■ Exercise ■
Go through the records and report each line in which the word "arrow" occurs.

■ Raw data ■

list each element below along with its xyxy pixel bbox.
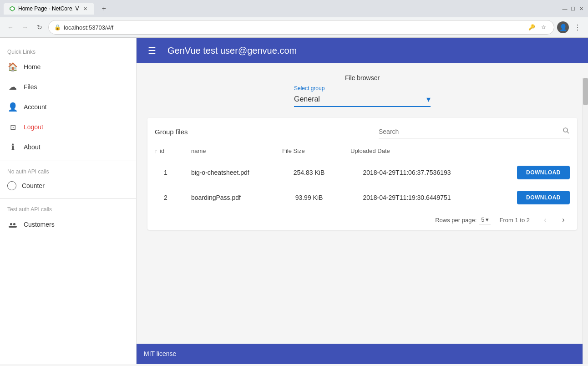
rows-per-page-label: Rows per page:	[435, 217, 476, 224]
counter-icon	[7, 181, 16, 190]
tab-close-button[interactable]: ✕	[81, 5, 89, 12]
maximize-button[interactable]: ☐	[570, 5, 576, 12]
cell-id-0: 1	[147, 160, 184, 185]
sidebar-item-counter[interactable]: Counter	[0, 177, 136, 195]
rows-per-page-value: 5	[481, 216, 484, 223]
search-icon	[563, 127, 570, 136]
table-header-row: ↑ id name File Size Upload	[147, 142, 577, 160]
tab-favicon	[9, 5, 15, 12]
rows-select-arrow-icon: ▾	[486, 216, 489, 223]
files-card-header: Group files	[147, 118, 577, 142]
address-bar[interactable]: 🔒 localhost:53703/#/f 🔑 ☆	[48, 20, 554, 35]
search-bar	[379, 125, 570, 138]
cell-id-1: 2	[147, 185, 184, 210]
group-select-container: Select group General ▾	[147, 85, 577, 107]
scrollbar-thumb[interactable]	[583, 78, 588, 105]
group-select-label: Select group	[294, 85, 431, 92]
sidebar-item-files[interactable]: ☁ Files	[0, 77, 136, 97]
rows-per-page: Rows per page: 5 ▾	[435, 215, 490, 224]
account-icon: 👤	[559, 24, 567, 31]
cell-size-1: 93.99 KiB	[275, 185, 343, 210]
test-auth-label: Test auth API calls	[0, 203, 136, 214]
cell-name-1: boardingPass.pdf	[184, 185, 275, 210]
cell-action-1: DOWNLOAD	[471, 185, 577, 210]
sidebar-home-label: Home	[24, 63, 41, 71]
prev-page-button[interactable]: ‹	[539, 214, 552, 226]
app-bar: ☰ GenVue test user@genvue.com	[137, 38, 588, 63]
footer-label: MIT license	[144, 350, 176, 357]
tab-title: Home Page - NetCore, V	[18, 5, 79, 12]
sidebar-account-label: Account	[24, 103, 47, 111]
sidebar-counter-label: Counter	[22, 182, 45, 189]
group-files-label: Group files	[155, 128, 188, 136]
cell-action-0: DOWNLOAD	[471, 160, 577, 185]
customers-icon	[7, 219, 18, 230]
svg-line-6	[567, 132, 569, 133]
col-header-id[interactable]: ↑ id	[147, 142, 184, 160]
sidebar-item-account[interactable]: 👤 Account	[0, 97, 136, 117]
files-icon: ☁	[7, 81, 18, 92]
files-card: Group files	[147, 118, 577, 230]
star-icon[interactable]: ☆	[538, 22, 548, 32]
account-icon: 👤	[7, 102, 18, 112]
reload-button[interactable]: ↻	[34, 21, 46, 33]
pagination-info: From 1 to 2	[500, 217, 530, 224]
forward-button[interactable]: →	[19, 21, 31, 33]
col-header-action	[471, 142, 577, 160]
scrollbar[interactable]	[583, 78, 588, 364]
lock-icon: 🔒	[54, 24, 61, 30]
sidebar-item-customers[interactable]: Customers	[0, 214, 136, 234]
cell-name-0: big-o-cheatsheet.pdf	[184, 160, 275, 185]
cell-date-0: 2018-04-29T11:06:37.7536193	[343, 160, 471, 185]
sidebar-item-logout[interactable]: ⊡ Logout	[0, 117, 136, 137]
sidebar: Quick Links 🏠 Home ☁ Files 👤 Account ⊡ L…	[0, 38, 137, 364]
svg-rect-3	[10, 223, 12, 225]
col-header-date[interactable]: Uploaded Date	[343, 142, 471, 160]
close-button[interactable]: ✕	[578, 5, 584, 12]
search-input[interactable]	[379, 128, 560, 135]
sidebar-divider-2	[0, 198, 136, 199]
next-page-button[interactable]: ›	[557, 214, 570, 226]
cell-date-1: 2018-04-29T11:19:30.6449751	[343, 185, 471, 210]
app-footer: MIT license	[137, 344, 588, 364]
new-tab-button[interactable]: +	[98, 3, 110, 15]
no-auth-label: No auth API calls	[0, 165, 136, 177]
hamburger-menu-button[interactable]: ☰	[144, 42, 160, 59]
sidebar-divider-1	[0, 161, 136, 161]
account-button[interactable]: 👤	[557, 21, 569, 33]
rows-per-page-select[interactable]: 5 ▾	[479, 215, 490, 224]
sidebar-customers-label: Customers	[24, 221, 55, 228]
file-browser-title: File browser	[147, 74, 577, 81]
table-footer: Rows per page: 5 ▾ From 1 to 2 ‹ ›	[147, 210, 577, 230]
download-button-1[interactable]: DOWNLOAD	[517, 191, 570, 204]
logout-icon: ⊡	[7, 122, 18, 132]
home-icon: 🏠	[7, 61, 18, 72]
sort-icon: ↑	[155, 148, 157, 154]
browser-menu-button[interactable]: ⋮	[572, 21, 583, 33]
col-header-size[interactable]: File Size	[275, 142, 343, 160]
sidebar-item-about[interactable]: ℹ About	[0, 137, 136, 157]
main-content: File browser Select group General ▾	[137, 63, 588, 364]
key-icon: 🔑	[527, 22, 537, 32]
col-header-name[interactable]: name	[184, 142, 275, 160]
svg-rect-4	[13, 223, 15, 225]
window-controls: — ☐ ✕	[562, 5, 584, 12]
back-button[interactable]: ←	[5, 21, 16, 33]
quick-links-label: Quick Links	[0, 45, 136, 57]
dropdown-arrow-icon: ▾	[426, 94, 431, 104]
table-row: 2 boardingPass.pdf 93.99 KiB 2018-04-29T…	[147, 185, 577, 210]
group-select-value: General	[294, 95, 425, 103]
cell-size-0: 254.83 KiB	[275, 160, 343, 185]
download-button-0[interactable]: DOWNLOAD	[517, 166, 570, 179]
svg-point-5	[563, 128, 568, 132]
svg-rect-2	[9, 226, 17, 228]
app-title: GenVue test user@genvue.com	[167, 46, 297, 56]
about-icon: ℹ	[7, 142, 18, 152]
files-table: ↑ id name File Size Upload	[147, 142, 577, 210]
group-select-dropdown[interactable]: General ▾	[294, 92, 431, 107]
url-text: localhost:53703/#/f	[64, 24, 524, 31]
minimize-button[interactable]: —	[562, 5, 568, 12]
sidebar-item-home[interactable]: 🏠 Home	[0, 57, 136, 77]
browser-tab[interactable]: Home Page - NetCore, V ✕	[4, 3, 94, 15]
sidebar-files-label: Files	[24, 83, 37, 91]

■ Solved problem ■
rows-select-arrow-icon: ▾	[486, 216, 489, 223]
dropdown-arrow-icon: ▾	[426, 94, 431, 104]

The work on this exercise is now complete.